Yang pertama kali mengucapkan ijab adalah Tara, kemudian dilanjutkan oleh Daniel.

"Saya terima nikah dan kawinnya Aljena Claudia binti Gentara dengan mas kawin tersebut dibayar tunai."

Terucap dengan lantang, disahkan oleh para saksi yang datang. Sorak gembira terdengar saat kedua cincin terpasang di jari manis masing masing mempelai, disusul dengan sebuah kecupan hangat yang diberikan pengantin pria pada wanitanya. 

Jena terpejam sampai Daniel menjauhkan bibir dari dahinya, beralih menciumi punggung tangan laki laki itu dan selanjutnya... Tara.

Jena tak kuasa, apalagi saat ia membungkuk untuk menyalami sang papa. Sambil samar samar ia dengar bisikan darinya.

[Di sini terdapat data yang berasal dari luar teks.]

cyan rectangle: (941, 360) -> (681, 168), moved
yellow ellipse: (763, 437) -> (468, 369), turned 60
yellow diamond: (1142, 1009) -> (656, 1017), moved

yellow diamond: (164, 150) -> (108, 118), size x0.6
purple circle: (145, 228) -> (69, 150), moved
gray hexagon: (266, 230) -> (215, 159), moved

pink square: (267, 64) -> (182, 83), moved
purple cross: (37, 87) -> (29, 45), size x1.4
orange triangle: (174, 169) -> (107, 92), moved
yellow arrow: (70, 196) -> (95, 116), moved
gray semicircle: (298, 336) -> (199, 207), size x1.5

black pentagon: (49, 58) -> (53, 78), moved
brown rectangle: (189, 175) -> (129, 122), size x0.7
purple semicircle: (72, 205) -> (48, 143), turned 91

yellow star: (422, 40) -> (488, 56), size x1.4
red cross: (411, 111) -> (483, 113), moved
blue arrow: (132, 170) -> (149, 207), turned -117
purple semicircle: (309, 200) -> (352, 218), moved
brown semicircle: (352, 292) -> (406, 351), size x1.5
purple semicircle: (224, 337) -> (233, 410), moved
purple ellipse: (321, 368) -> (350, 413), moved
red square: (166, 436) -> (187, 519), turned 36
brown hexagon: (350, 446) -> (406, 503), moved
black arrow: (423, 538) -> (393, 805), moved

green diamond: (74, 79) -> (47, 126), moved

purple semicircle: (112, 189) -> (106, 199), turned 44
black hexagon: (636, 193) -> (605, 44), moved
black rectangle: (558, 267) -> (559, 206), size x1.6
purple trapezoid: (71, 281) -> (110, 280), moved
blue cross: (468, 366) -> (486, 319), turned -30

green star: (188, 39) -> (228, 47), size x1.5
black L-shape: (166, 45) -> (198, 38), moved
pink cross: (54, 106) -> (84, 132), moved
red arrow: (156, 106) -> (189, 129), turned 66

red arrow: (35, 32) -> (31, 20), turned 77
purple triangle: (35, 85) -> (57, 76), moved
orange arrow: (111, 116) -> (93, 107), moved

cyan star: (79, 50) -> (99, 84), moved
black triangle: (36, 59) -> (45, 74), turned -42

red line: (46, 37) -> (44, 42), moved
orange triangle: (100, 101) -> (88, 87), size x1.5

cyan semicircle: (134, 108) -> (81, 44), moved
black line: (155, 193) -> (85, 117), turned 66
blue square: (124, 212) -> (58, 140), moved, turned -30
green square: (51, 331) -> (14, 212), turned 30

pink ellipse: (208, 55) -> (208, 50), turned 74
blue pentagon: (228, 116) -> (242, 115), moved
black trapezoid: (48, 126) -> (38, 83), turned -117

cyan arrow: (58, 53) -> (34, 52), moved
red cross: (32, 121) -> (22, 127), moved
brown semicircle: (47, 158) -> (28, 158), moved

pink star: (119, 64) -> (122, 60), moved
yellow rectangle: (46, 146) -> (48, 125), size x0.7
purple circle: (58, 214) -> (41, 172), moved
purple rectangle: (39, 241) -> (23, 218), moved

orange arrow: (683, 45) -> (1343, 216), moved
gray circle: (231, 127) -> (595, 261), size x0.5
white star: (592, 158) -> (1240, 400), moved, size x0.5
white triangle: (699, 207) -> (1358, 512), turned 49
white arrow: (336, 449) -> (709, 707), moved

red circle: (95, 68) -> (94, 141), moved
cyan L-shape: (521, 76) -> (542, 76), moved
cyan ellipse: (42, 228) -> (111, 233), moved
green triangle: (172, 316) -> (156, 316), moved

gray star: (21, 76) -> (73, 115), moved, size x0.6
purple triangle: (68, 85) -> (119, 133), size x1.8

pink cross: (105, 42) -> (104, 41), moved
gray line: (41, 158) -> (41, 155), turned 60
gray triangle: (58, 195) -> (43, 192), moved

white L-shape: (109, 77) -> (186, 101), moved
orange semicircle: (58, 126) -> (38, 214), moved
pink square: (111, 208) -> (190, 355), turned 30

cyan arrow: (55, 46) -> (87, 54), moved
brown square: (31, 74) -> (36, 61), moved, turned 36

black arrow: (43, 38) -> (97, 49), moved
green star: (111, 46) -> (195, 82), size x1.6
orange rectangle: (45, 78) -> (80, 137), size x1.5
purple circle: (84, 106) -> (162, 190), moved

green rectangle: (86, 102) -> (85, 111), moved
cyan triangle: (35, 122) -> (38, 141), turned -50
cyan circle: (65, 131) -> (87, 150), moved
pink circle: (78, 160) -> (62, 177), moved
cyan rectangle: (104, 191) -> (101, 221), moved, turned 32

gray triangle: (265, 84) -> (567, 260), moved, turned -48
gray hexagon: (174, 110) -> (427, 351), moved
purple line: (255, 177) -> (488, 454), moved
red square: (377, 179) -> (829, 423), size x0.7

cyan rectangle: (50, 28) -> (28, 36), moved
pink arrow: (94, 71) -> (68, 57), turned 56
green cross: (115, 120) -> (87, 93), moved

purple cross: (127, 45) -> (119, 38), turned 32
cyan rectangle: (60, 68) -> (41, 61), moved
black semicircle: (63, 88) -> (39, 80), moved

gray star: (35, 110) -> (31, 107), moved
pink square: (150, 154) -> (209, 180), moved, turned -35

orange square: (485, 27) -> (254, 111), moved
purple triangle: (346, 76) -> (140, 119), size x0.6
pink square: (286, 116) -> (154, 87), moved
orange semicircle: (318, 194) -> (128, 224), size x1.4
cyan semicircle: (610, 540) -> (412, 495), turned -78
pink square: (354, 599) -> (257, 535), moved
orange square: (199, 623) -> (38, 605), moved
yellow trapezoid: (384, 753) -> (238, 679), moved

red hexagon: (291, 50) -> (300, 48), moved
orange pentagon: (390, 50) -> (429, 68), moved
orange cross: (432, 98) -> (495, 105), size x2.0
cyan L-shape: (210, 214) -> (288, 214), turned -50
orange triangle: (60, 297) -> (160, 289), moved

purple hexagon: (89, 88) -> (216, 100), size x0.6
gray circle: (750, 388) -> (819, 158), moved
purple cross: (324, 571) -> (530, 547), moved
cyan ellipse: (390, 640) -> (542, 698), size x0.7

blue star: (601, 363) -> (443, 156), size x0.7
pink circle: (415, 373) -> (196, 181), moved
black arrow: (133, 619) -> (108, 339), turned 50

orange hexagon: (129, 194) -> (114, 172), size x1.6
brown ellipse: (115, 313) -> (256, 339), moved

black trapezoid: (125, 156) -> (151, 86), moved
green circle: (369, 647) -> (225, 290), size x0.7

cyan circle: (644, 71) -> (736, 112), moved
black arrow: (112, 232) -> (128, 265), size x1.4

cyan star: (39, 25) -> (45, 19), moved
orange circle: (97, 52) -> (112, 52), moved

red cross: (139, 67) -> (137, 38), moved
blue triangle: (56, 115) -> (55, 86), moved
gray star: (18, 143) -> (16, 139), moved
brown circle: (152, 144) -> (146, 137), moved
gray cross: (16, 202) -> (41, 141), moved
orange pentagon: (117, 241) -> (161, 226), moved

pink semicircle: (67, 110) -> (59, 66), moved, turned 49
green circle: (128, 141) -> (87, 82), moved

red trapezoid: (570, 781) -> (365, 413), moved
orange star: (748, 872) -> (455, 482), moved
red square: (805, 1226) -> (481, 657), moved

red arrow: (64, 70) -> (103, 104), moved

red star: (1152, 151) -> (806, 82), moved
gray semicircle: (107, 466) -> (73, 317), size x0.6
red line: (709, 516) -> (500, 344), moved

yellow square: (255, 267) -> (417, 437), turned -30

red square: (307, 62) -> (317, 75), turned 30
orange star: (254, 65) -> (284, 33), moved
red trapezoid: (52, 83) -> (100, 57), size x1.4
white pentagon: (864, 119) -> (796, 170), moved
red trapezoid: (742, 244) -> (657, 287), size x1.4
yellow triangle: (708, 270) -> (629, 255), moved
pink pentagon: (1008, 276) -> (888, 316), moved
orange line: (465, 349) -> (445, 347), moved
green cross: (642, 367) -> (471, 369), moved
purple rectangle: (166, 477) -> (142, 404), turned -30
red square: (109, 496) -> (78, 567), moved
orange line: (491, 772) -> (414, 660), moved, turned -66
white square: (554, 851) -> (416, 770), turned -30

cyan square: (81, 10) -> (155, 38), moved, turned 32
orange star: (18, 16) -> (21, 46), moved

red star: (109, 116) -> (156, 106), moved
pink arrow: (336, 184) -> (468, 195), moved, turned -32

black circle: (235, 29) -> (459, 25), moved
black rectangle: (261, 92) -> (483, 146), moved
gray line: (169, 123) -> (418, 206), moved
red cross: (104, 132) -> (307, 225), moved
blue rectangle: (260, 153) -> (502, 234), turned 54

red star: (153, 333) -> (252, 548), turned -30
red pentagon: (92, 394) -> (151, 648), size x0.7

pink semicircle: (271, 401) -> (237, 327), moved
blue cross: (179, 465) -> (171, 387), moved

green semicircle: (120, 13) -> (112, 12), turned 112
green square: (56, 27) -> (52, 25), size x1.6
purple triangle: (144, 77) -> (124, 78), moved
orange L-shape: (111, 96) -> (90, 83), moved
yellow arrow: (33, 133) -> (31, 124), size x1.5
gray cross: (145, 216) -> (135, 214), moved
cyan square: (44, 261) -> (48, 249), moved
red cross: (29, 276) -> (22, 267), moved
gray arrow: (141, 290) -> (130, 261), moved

"Waktu dimana para saksi mengatakan sah, saat itu juga kewajiban papa berpindah pada suami kamu."

.

.

Resepsi pernikahan memakan waktu hampir seharian. Jena lemas, bukan hanya kakinya yang mati rasa, tapi seluruh tubuhnya seperti tidak punya tenaga sampai ia hanya diam dan menurut saat Daniel membawanya pulang ke kediaman De Darso.

Sebuah mobil datang menyusul, Soraya dan Darso muncul dari dalam sana, memimpin langkahnya masuk ke dalam rumah.

"Je, kamar kamu sama Daniel ada di lantai atas, kalau ada apa apa panggil pembantu aja, selamat istirahat, ya, tidur nyenyak," ujar Soraya sebelum berlalu memasuki kamar—meninggalkan dirinya di ruang tengah yang teramat sunyi.

Sambil menaiki tangga, Jena menoleh ke belakang memperhatikan tiap sudut rumah itu yang desain dan model tiap sesuatunya terkesan elegan. Jena tau harga marmer yang ia pijaki saat ini, lampu yang menggantung dari atas sampai lantai bawah, jam dinding yang besarnya seukuran kincir angin pinggir jalan.